Virgin Australia Holdings announced a series of drastic cost-cutting measures that include axing nearly 8 percent of its workforce and merging three of its business divisions after reporting a seventh consecutive annual loss on Wednesday. CEO Paul Scurrah described the loss, even though it represented a 51 percent improvement over last year’s, as “disappointing” and stressed it underscored the need for change. The overhaul includes a fleet and network review that “will see a tight focus on capacity management going forward,” he said, while not excluding the withdrawal on certain markets deemed uneconomic. The review to improve operational efficiencies and increase aircraft utilization follow the decision, announced April 30, to restructure the group’s Boeing 737 Max order and a 1.5 percent capacity cut in May and June.
According to company financials, Virgin Australia Group recorded a net loss of $213 million for the financial year ended June 30 on the back of subdued trading conditions coupled with rising fuel costs, a weaker Australian dollar, and higher operational costs. Headwinds in foreign currency and fuel incurred losses of $107 million while Virgin Australia’s international operations cost the company $39.3 million following significant investments into new routes to New Zealand and Hong Kong. The airline’s domestic operations were profitable. Meanwhile, the group’s low-cost arm Tigerair posted a $30.3 million operating loss and saw a revenue drop of 8 percent. “Onerous” contract costs on ATR and Embraer E190 leased aircraft not in commercial service added $32 million to its expense bill.
The full-year loss came despite group revenues increasing by 7.5 percent to a record $3.9 billion. Seven years of cumulative losses for Australia’s second-largest airline now total nearly $1.3 billion.
In a bid to rein in costs, Virgin will slash 750 jobs across its corporate and head offices and form a new management team, marking Scurrah’s first major turnaround strategy since becoming CEO of Virgin Australia in late March.
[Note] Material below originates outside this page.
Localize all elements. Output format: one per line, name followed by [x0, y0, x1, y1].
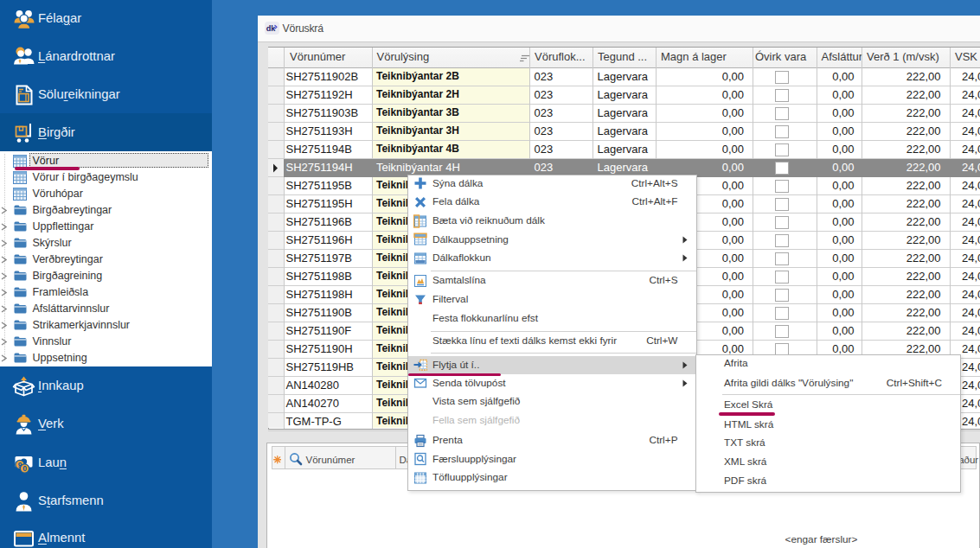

The redundancy plan, which aims to bring a cost savings of $50.5 million by the end of Fiscal Year 2020, will see the departure of key executives and a salary freeze of middle management and above who do not fall under the group’s enterprise bargaining agreement.
“Decisions which have a direct impact on people’s livelihoods are never made lightly, and I regret the need to reduce the size of our workforce so quickly,” Scurrah said. “However, today’s financial results tell us loud and clear that we need to reduce costs.”
The group’s management shakeup will see chief financial officer Geoff Smith replaced by Virgin’s former CFO Keith Neate, who left the group in 2011; acting COO Stuart Aggs will become the group’s permanent COO; and Air Canada executive John MacLeod will step in as chief commercial officer on October 8, effectively replacing Virgin’s current CCO Merren McArthur. McArthur will retain her position as Tigerair’s CEO over the coming months to support the group’s restructure but intends to exit the group upon MacLeod’s appointment.
Additional measures call for the integration of various corporate and operational functions of its three business divisions—Virgin Australia, Virgin Australia Regional Airlines, and Tigerair—as well as a detailed review of its fleet size and network with a view that underperforming routes would be slashed. The group is also laying plans to reassess all supplier contractors, including aircraft lessors, with the aim to save $34 million annually.